The hearing represented the first time lawmakers on Capitol Hill have taken up the issue of solitary confinement. The National Religious Campaign Against Torture (NRCAT), of which ISNA is a founding member, also provided testimony at the hearing. NRCAT is a growing membership organization of religious organizations committed to ending U.S.-sponsored torture, and cruel, inhuman and degrading treatment. Click here to read NRCAT’s full testimony.
The hearing discussed both the psychological and physical effects that prolonged solitary confinement can entail. On any given day 80,000 people in the U.S. criminal justice system are held in solitary confinement. Studies show that these individuals are nearly twice as likely to develop psychopathologies in prison as the general prison population and they are also more likely to re-commit crimes after they are released.

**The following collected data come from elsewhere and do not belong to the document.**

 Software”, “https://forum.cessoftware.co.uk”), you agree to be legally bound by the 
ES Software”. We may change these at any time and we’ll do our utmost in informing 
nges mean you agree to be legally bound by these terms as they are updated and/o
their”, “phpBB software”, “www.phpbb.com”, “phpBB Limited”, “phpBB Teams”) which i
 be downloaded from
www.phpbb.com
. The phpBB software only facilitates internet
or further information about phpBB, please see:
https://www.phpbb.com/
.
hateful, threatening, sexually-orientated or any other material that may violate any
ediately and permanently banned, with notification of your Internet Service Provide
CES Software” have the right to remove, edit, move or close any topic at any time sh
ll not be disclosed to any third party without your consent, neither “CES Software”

“We stand here today as communities who are compelled by our faiths to speak out against injustice wherever we may find it,” said Maggie Siddiqi at a press conference to end the 23-hour fast. “And we stand here as Americans, legally bound by our Constitution to put an end to cruel and unusual punishment, because solitary confinement is just that – a practice which goes beyond the punishment of incarceration, to inflicting psychological and physical damage on the individual, as well as serious moral damage on our nation.” The full statement is below.

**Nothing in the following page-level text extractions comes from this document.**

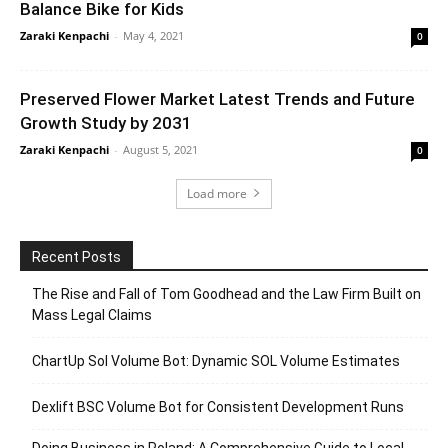
Balance Bike for Kids
Zaraki Kenpachi
-
May 4, 2021
0
Preserved Flower Market Latest Trends and Future
Growth Study by 2031
Zaraki Kenpachi
-
August 5, 2021
0
Load more
Recent Posts
The Rise and Fall of Tom Goodhead and the Law Firm Built on
Mass Legal Claims
ChartUp Sol Volume Bot: Dynamic SOL Volume Estimates
Dexlift BSC Volume Bot for Consistent Development Runs
Doing Business in Poland: A Comprehensive Guide to Local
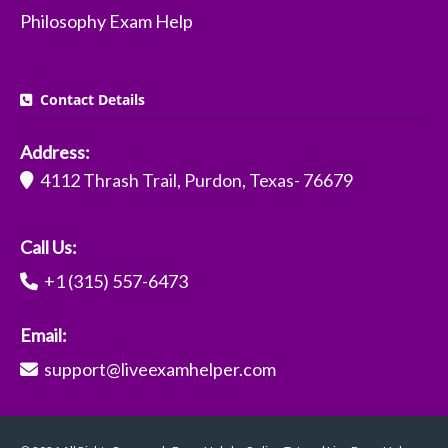
Philosophy Exam Help
Contact Details
Address:
4112 Thrash Trail, Purdon, Texas- 76679
Call Us:
+1 (315) 557-6473
Email:
support@liveexamhelper.com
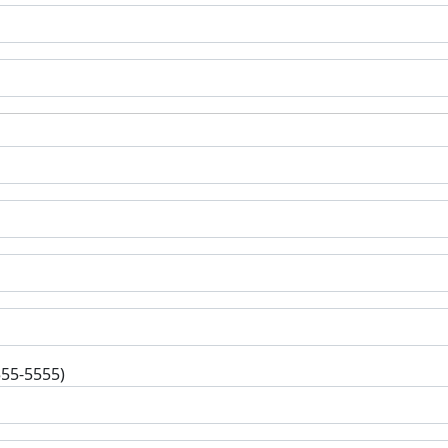
555-5555)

In the name of God, the Merciful, the Compassionate:
We stand here today as communities who are compelled by our faiths to speak out against injustice wherever we may find it. And we stand here as Americans, legally bound by our Constitution to put an end to cruel and unusual punishment, because solitary confinement is just that – a practice which goes beyond the punishment of incarceration, to inflicting psychological and physical damage on the individual, as well as serious moral damage on our nation.

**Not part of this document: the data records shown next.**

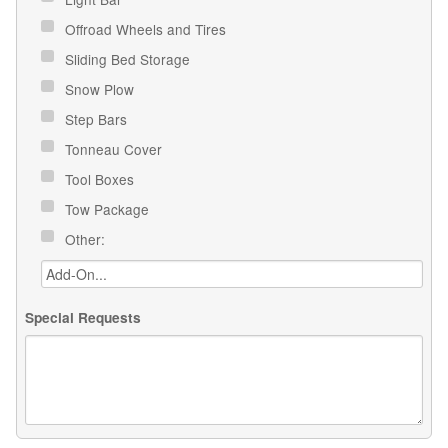
Offroad Wheels and Tires
Sliding Bed Storage
Snow Plow
Step Bars
Tonneau Cover
Tool Boxes
Tow Package
Other:
Special Requests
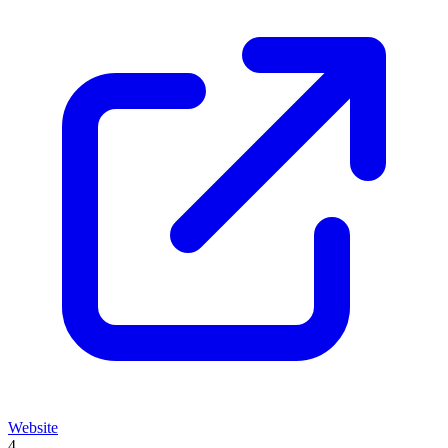
Website
4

We heard today about the many harms of this practice, and from the many ways in which our faith traditions call for its end, and I would like to add one more point to this. In the Qur’an, God tells us in His infinite wisdom that He is “the One who causes the dawn to break; and He has made the night to be [a source of] stillness…. (6:96)” When we subject prisoners to at least 23 hours of blinding white artificial light in a solitary cell, we rob them of a precious gift from their Creator – the gift of daylight and of nighttime – a time of stillness, prayer, and reflection on a new way forward after a past of wrongdoing. When we break our fasts after 23 hours of solidarity with those individuals subjected to this torture, we ask God to cause the dawn to break for a new way forward in our federal prison system. We ask that He guide our nation to put an end to cruel practices that unnecessarily deprive His creation of His precious gifts.